The question that confronts as Kenyans is how can we act politically to effect some meaningful changes that will improve our lives through voting in the 2013 elections? Below, are some broadly stated political objectives and activities that can be construed as the “People’s Political Agenda for 2013 Elections”:

1. Advancing the education of our children by supporting the long-overdue increase in teacher salaries, allowances and working conditions: identify and take notice of the political positions of aspiring candidates;

2. Advancing the health of Kenyans by supporting the long-overdue increase in salaries, allowances and working conditions of doctors, nurses and other health workers: identify and take notice of the political position of aspiring candidates;

3. Identify the politicians who are trying to compromise the political appointments vetting process as spelled out in the new constitution; protection of agents of corruption is what these politicians are up to;

4. Identify the politicians who have voted for hefty perks in parliament: are these “nyang’aus” going to continue in this habit of plundering and pillaging the public coffers?
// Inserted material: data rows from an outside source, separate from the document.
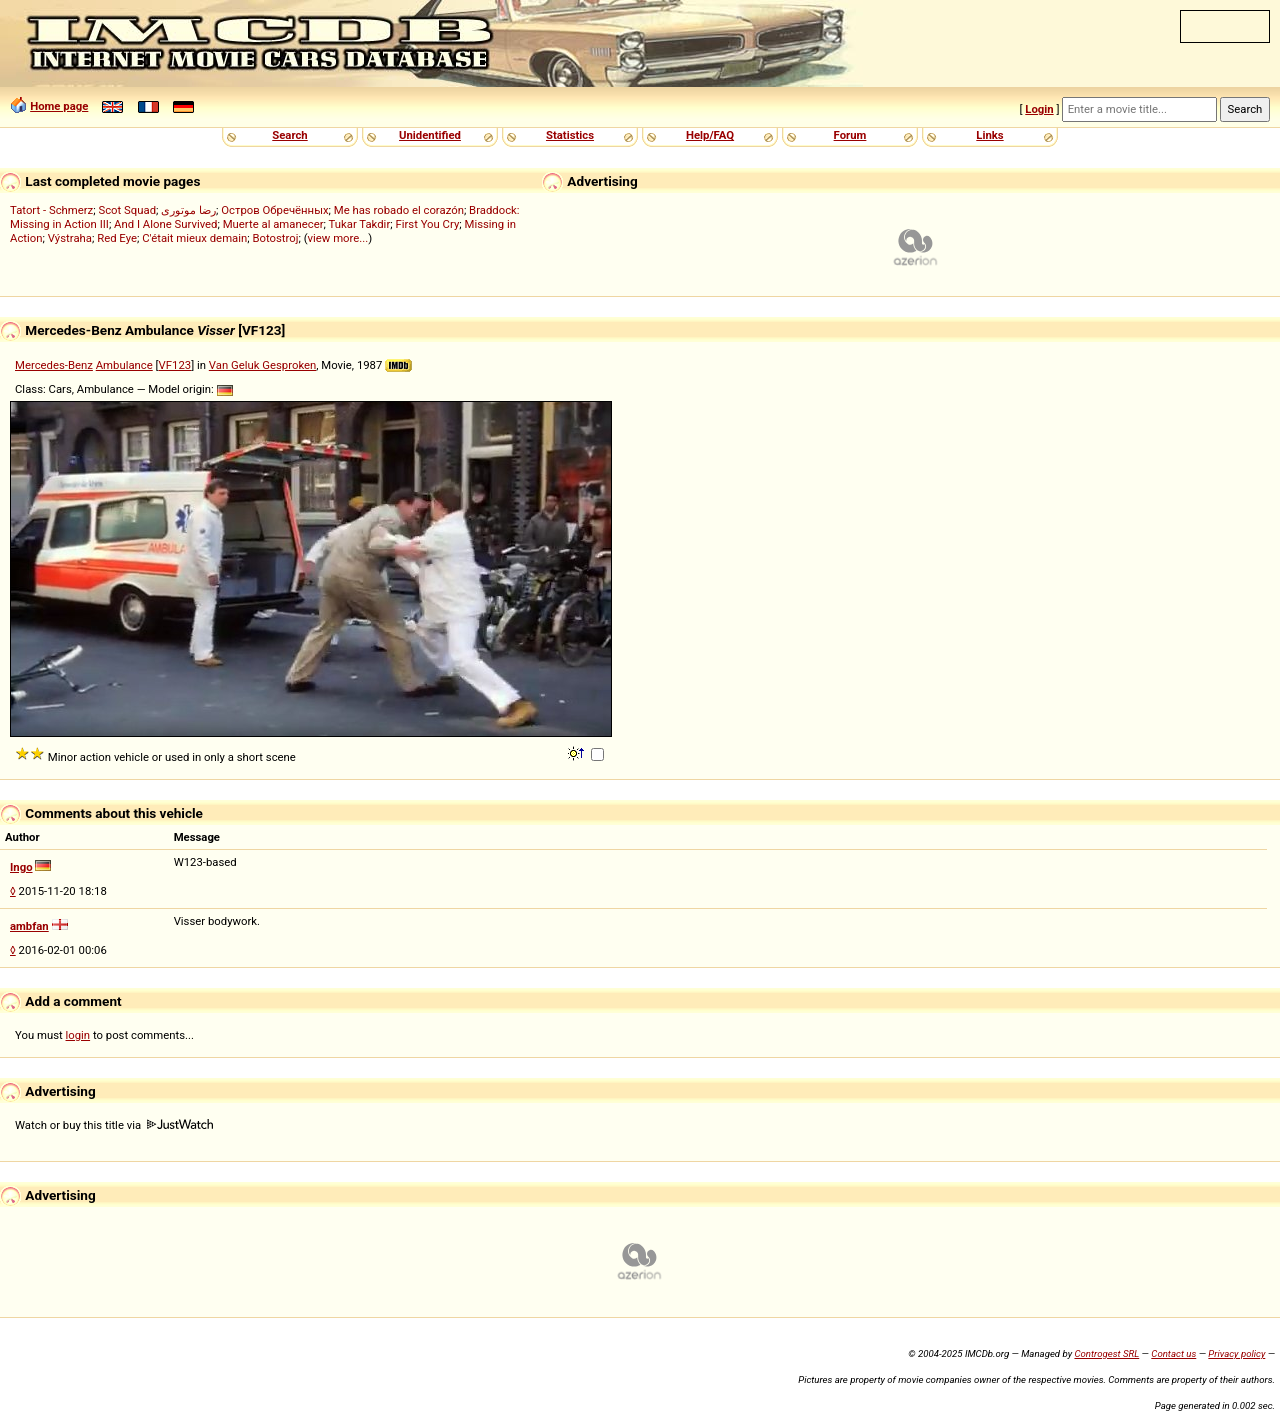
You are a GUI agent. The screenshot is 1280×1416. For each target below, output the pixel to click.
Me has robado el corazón (399, 210)
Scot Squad (127, 210)
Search (289, 135)
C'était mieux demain (194, 238)
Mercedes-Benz (54, 365)
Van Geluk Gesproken (262, 365)
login (78, 1035)
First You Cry (427, 224)
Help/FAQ (710, 135)
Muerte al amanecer (273, 224)
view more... (338, 238)
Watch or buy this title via (114, 1125)
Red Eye (117, 238)
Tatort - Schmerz (51, 210)
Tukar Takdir (360, 224)
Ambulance (124, 365)
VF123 (175, 365)
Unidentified (430, 135)
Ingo (21, 867)
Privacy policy (1236, 1353)
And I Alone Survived (165, 224)
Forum (850, 135)
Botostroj (275, 238)
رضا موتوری (188, 210)
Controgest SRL (1106, 1353)
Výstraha (70, 238)
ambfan (29, 926)
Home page (59, 106)
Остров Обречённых (274, 210)
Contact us (1173, 1353)
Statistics (570, 135)
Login (1039, 109)
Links (989, 135)
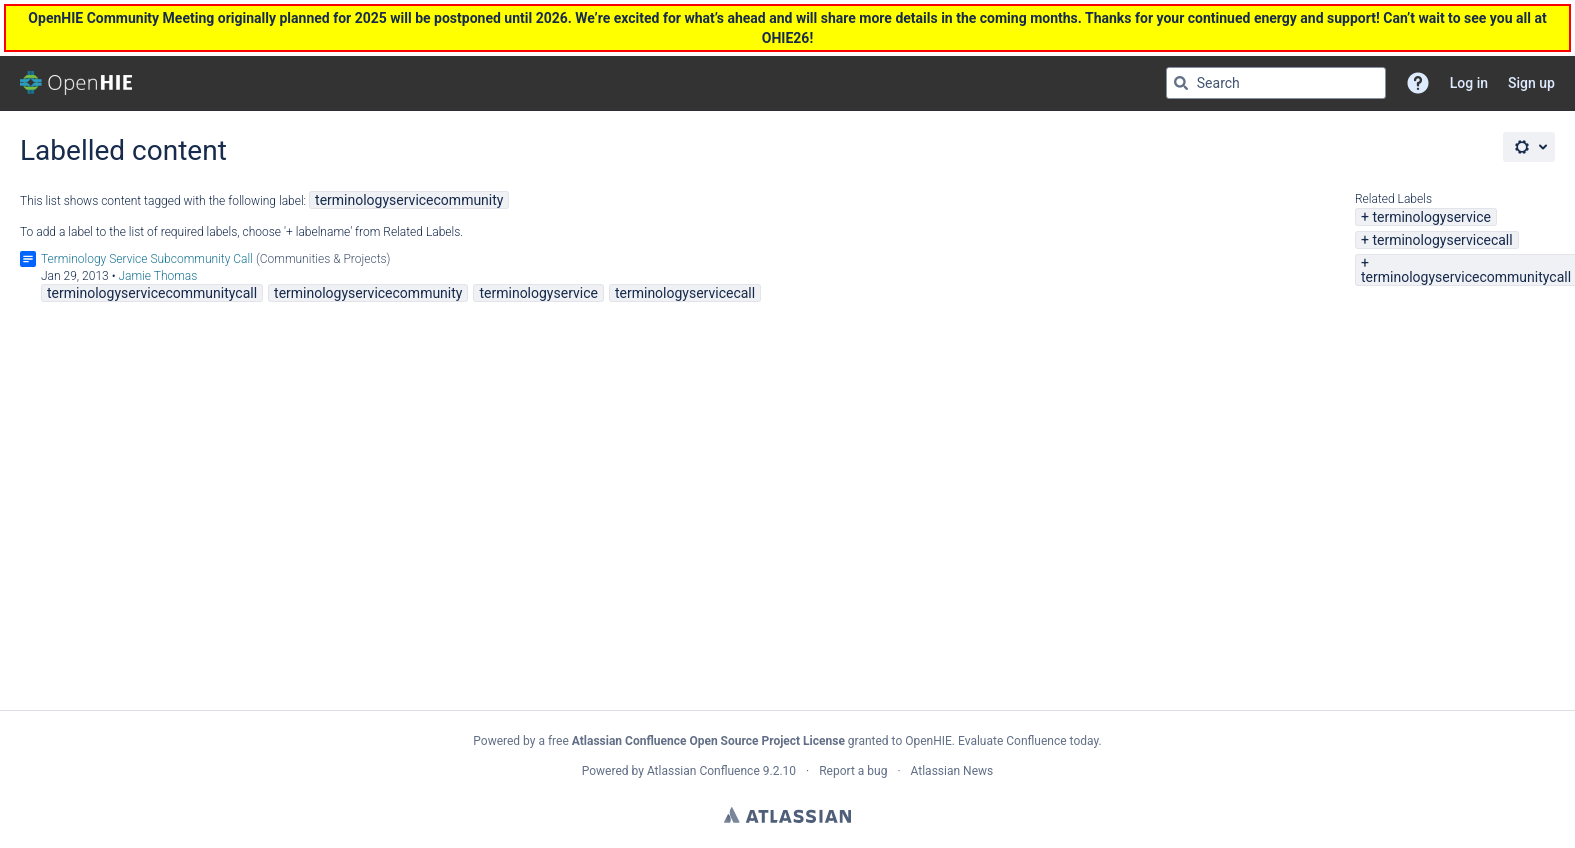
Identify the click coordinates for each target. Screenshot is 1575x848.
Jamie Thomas (157, 276)
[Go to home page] (76, 83)
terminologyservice (1431, 217)
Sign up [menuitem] (1531, 83)
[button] (1418, 83)
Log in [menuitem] (1469, 83)
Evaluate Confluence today (1028, 741)
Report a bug (853, 771)
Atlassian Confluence (703, 771)
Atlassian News (952, 771)
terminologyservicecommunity (409, 200)
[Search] (1181, 83)
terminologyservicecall (1442, 240)
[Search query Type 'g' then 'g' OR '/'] (1276, 83)
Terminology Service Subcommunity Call (147, 259)
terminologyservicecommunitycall (1466, 277)
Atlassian (787, 815)
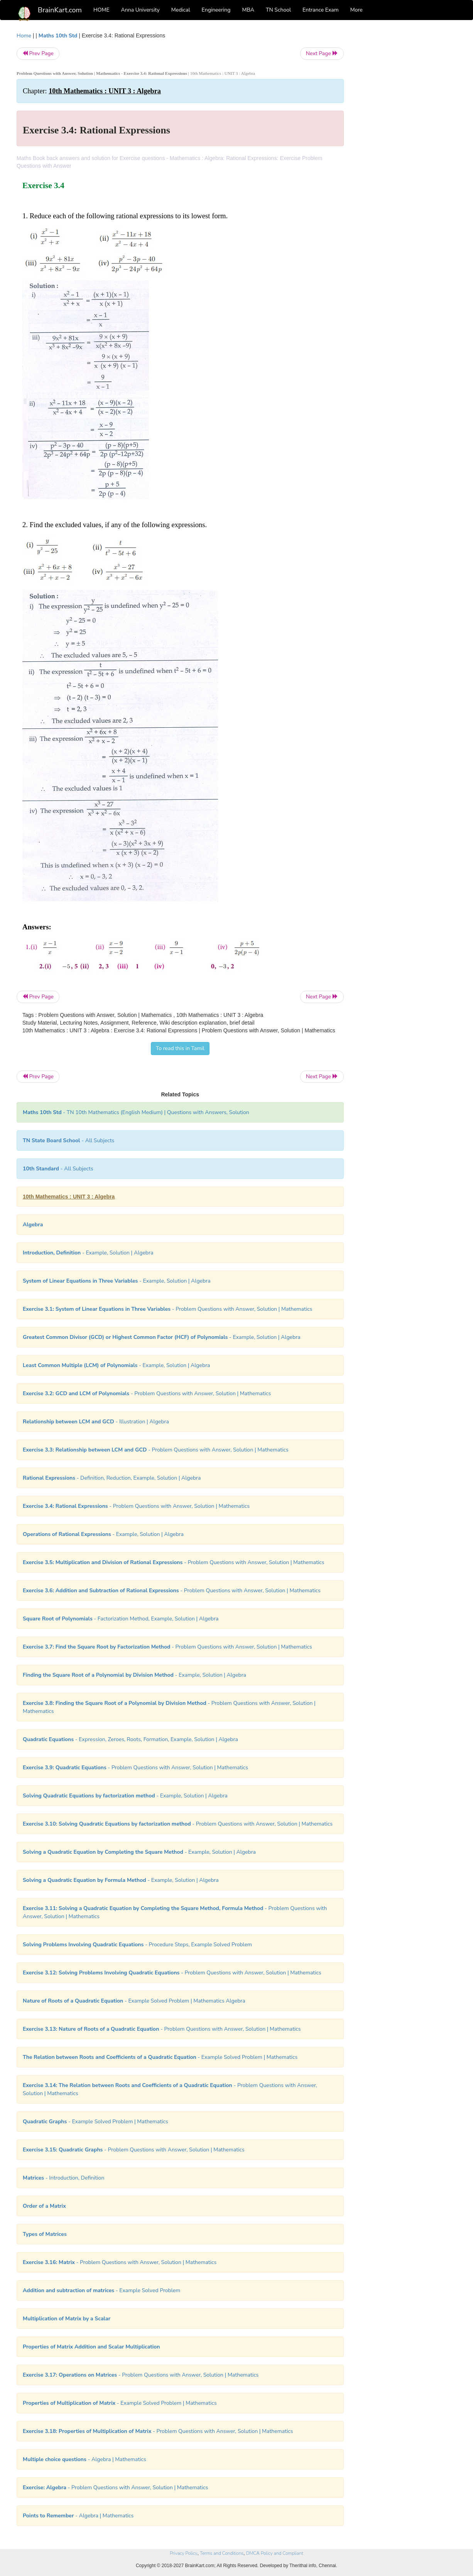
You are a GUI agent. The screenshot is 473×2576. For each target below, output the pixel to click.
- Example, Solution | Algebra (88, 1252)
If these “nyang’aus” do not change the errors of their ways they should rest assured that they will have to face the campaign of a “recall” vote!

5. How will the candidates address the issues of economic disparities in regional and local development, particularly as it affects the marginalized groups?

6. How will the candidates address the issues of infrastructure development and improvements: water, sanitation, public transportation, etc;

7. How will the candidates address the issues of public safety: drug trafficking and other crimes, police brutality and corruption, terrorism, etc;

8. How will the candidates address the issues of prejudice, diversity and discrimination with reference to: tribalism, sexism, religion, disability, gays and lesbians, etc;

9. How will the candidates address the issues of income distribution, class inequality and poverty?

10. How will the candidates address the issues of relations with other countries: East Africa, Africa and the rest of the world?

I am sure many of you can think of other issues that can be used to engage our aspiring political candidates in spirited discussions and vetting.